======== AVAILABLE DATA

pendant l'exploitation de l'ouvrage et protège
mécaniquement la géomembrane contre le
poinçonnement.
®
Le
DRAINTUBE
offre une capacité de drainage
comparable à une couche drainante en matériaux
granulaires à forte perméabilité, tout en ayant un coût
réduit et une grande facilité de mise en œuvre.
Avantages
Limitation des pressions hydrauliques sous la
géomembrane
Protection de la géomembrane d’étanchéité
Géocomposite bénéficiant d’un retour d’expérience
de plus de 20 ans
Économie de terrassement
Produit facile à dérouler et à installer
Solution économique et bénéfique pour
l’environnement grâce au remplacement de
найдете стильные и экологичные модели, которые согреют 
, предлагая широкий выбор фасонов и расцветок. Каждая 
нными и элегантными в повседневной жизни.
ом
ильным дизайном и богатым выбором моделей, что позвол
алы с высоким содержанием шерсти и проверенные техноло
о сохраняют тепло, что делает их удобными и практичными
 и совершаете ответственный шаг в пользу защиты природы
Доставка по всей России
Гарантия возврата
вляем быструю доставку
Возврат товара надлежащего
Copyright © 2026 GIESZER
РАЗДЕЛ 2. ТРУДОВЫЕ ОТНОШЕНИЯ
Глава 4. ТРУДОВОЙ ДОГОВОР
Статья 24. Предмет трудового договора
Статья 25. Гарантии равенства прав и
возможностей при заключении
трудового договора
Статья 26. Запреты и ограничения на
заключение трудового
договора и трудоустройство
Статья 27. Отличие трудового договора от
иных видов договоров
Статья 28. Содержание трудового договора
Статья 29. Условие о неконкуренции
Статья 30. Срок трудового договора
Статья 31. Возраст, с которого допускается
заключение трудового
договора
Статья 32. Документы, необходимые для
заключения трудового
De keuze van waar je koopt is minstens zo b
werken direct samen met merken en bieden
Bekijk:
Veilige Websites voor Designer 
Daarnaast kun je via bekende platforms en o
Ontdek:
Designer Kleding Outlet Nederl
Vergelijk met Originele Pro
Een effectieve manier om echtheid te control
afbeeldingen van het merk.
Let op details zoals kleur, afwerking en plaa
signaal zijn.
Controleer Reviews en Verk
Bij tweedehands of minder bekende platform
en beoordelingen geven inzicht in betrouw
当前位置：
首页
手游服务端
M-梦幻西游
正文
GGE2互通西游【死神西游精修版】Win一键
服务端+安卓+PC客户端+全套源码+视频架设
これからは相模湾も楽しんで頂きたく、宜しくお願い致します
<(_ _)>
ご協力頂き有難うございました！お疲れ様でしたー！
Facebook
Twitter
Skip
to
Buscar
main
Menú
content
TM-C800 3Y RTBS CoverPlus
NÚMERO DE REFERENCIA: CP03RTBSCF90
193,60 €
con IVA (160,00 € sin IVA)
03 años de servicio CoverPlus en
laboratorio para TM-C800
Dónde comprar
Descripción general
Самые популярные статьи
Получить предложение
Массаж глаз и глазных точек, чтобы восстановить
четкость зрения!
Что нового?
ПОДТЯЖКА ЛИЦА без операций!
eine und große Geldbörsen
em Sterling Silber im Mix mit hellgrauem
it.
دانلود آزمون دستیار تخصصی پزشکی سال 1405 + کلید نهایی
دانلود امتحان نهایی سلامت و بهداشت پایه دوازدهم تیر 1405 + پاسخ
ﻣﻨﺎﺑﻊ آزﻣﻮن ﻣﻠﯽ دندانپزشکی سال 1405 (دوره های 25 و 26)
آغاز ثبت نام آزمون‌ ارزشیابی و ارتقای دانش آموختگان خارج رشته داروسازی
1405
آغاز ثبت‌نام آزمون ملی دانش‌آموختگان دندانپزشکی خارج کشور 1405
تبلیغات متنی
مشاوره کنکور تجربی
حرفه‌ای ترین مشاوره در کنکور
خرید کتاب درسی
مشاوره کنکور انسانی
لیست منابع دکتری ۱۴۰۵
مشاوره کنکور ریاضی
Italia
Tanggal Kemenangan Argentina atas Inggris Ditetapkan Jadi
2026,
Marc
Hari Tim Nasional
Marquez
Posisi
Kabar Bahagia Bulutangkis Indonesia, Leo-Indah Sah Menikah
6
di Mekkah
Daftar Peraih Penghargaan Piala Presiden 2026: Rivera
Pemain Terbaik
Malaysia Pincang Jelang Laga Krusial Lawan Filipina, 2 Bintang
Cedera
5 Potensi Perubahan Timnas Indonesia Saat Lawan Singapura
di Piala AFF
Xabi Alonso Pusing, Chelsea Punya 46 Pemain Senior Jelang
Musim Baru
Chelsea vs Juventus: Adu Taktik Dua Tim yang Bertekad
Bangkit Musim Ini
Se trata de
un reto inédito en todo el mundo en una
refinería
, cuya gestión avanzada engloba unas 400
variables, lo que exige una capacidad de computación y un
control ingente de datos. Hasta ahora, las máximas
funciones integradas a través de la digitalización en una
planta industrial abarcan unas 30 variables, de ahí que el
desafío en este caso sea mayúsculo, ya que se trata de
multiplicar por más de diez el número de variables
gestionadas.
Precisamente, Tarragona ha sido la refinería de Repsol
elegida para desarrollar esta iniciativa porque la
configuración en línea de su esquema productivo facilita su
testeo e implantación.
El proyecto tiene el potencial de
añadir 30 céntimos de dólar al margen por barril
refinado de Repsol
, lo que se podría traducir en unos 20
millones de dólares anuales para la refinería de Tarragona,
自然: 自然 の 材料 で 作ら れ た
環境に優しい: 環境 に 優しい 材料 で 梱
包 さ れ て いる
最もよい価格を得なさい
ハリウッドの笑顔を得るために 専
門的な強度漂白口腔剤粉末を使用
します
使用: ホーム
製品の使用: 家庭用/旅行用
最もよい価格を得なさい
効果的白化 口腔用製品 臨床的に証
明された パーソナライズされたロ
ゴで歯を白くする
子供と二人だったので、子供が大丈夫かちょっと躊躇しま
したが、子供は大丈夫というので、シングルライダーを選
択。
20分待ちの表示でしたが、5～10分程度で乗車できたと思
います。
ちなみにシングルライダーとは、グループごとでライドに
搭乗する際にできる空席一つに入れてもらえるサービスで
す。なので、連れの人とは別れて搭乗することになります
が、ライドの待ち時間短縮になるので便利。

================

[TASK INSTRUCTIONS] Give the number of lines in the entries that contain the word "Jelang", with no other text.

[ANSWER BOX] 2